I hope for more tennis than computer time in San Diego - so no blogging here or at Bob's Blog till next week. [And no twittering either.]
I have a few things in the pipeline: Secundus knew Prisca and Aquila in Corinth - of course since he lived at the estate of Gaius - and he will recount their Pauline-flavoured commentary on the primary division point of Jew and Gentile. He may note how some other divisions of humanity, slave-free, male-female were only lightly touched upon in the literature available to him - but his memory is good. His next section will be to tell us how he and Prima, his sister, approached the fourfold gospel analytically. No doubt his perspective will improve if his 'creator' gets to some of the Gospel sections at SBL this weekend.

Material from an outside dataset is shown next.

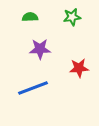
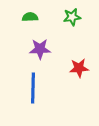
blue line: rotated 68 degrees counterclockwise
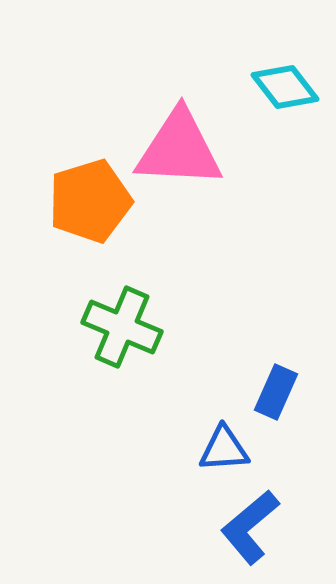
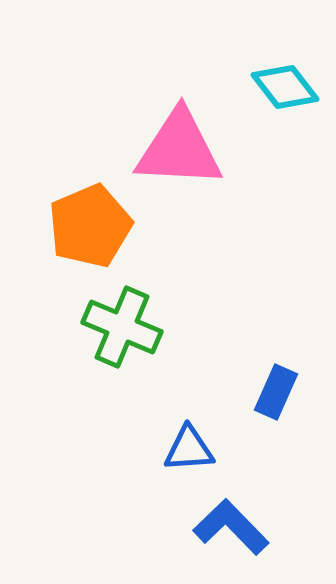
orange pentagon: moved 25 px down; rotated 6 degrees counterclockwise
blue triangle: moved 35 px left
blue L-shape: moved 19 px left; rotated 86 degrees clockwise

In the psalms area, I expect psalm 78 to occupy me for some time. I am about half way through and the cell structure is there, but I have not arranged the columns to see it yet. I hope some of you look at psalm 51 - it is a marvel of intricate construction. Sin, rejoicing, righteousness, and offering are all clearly shown in this image.
Here is the sequence:
- look for the fourfold circles of verbs in the first column.
- Observe the threefold circles of nouns in the same column.
- See what they surround.
- Observe then the linkages from part 1 to part 2:
- in the circles: face/presence, and
- circled: righteousness, delight, joy, crushed, sin-offering.
- note then the circles in the second column - spirit-heart, and the tight circle of 'broken' around heart's repetition.
- Note the sevenfold imprecation in the second column.
- Note how unified the composition of the whole psalm is - like psalm 67 around God's righteousness (we will not forget God's tender mercies either - rachamim - stated once and a feature of Psalm 78 also).